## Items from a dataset
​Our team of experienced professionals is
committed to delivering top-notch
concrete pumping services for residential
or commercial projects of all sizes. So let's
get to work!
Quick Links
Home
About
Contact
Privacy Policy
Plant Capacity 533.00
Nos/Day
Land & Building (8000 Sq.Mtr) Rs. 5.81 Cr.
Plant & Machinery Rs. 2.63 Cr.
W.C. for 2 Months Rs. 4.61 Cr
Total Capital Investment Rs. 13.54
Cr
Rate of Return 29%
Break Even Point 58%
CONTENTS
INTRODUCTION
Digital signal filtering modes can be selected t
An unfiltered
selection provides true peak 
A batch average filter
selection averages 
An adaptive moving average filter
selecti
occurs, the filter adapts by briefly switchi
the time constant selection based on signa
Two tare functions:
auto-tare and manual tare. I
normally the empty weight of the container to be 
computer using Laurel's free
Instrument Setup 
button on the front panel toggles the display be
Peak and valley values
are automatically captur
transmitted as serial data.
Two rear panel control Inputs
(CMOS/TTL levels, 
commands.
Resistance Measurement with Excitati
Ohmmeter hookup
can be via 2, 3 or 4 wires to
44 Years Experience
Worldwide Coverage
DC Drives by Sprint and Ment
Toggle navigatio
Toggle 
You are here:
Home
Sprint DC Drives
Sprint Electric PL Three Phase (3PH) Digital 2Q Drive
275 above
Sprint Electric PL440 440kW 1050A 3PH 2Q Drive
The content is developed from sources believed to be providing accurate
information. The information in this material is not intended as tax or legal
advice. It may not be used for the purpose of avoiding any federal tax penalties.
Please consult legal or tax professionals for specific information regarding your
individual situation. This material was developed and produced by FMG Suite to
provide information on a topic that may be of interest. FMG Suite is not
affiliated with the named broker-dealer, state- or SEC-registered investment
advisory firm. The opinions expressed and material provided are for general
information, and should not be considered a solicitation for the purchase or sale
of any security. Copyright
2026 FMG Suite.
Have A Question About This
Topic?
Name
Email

## Problem description
Your answer should consist of the lines from the line with "Worldwide Coverage" to the line with "advisory firm. The" above, repeated exactly, both ends included.

## Result of the exercise
Worldwide Coverage
DC Drives by Sprint and Ment
Toggle navigatio
Toggle 
You are here:
Home
Sprint DC Drives
Sprint Electric PL Three Phase (3PH) Digital 2Q Drive
275 above
Sprint Electric PL440 440kW 1050A 3PH 2Q Drive
The content is developed from sources believed to be providing accurate
information. The information in this material is not intended as tax or legal
advice. It may not be used for the purpose of avoiding any federal tax penalties.
Please consult legal or tax professionals for specific information regarding your
individual situation. This material was developed and produced by FMG Suite to
provide information on a topic that may be of interest. FMG Suite is not
affiliated with the named broker-dealer, state- or SEC-registered investment
advisory firm. The opinions expressed and material provided are for general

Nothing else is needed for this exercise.